Start of Data records

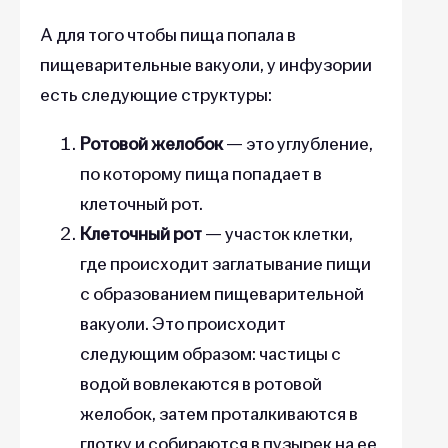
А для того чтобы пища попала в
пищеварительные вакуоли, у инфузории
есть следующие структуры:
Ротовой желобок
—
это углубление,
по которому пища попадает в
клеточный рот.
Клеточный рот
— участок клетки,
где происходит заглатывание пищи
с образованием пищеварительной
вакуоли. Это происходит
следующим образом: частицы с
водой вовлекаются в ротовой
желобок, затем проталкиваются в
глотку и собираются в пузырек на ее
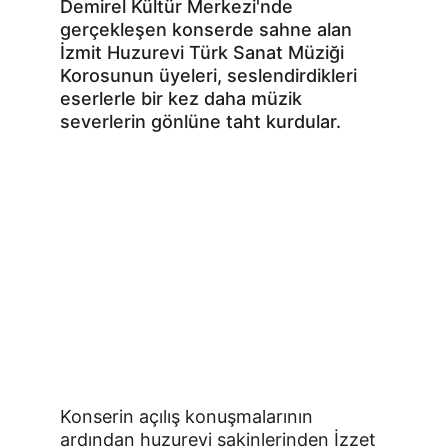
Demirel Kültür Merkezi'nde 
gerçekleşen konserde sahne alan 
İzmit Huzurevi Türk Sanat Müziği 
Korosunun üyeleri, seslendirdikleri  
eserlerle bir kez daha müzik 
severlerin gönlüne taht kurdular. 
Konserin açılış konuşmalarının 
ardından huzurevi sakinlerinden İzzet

End of Data records

## What you will do
Reproduce each record above by retyping it exactly; omit all images.

## Answer for this exercise
А для того чтобы пища попала в
пищеварительные вакуоли, у инфузории
есть следующие структуры:
Ротовой желобок
—
это углубление,
по которому пища попадает в
клеточный рот.
Клеточный рот
— участок клетки,
где происходит заглатывание пищи
с образованием пищеварительной
вакуоли. Это происходит
следующим образом: частицы с
водой вовлекаются в ротовой
желобок, затем проталкиваются в
глотку и собираются в пузырек на ее
Demirel Kültür Merkezi'nde 
gerçekleşen konserde sahne alan 
İzmit Huzurevi Türk Sanat Müziği 
Korosunun üyeleri, seslendirdikleri  
eserlerle bir kez daha müzik 
severlerin gönlüne taht kurdular. 
Konserin açılış konuşmalarının 
ardından huzurevi sakinlerinden İzzet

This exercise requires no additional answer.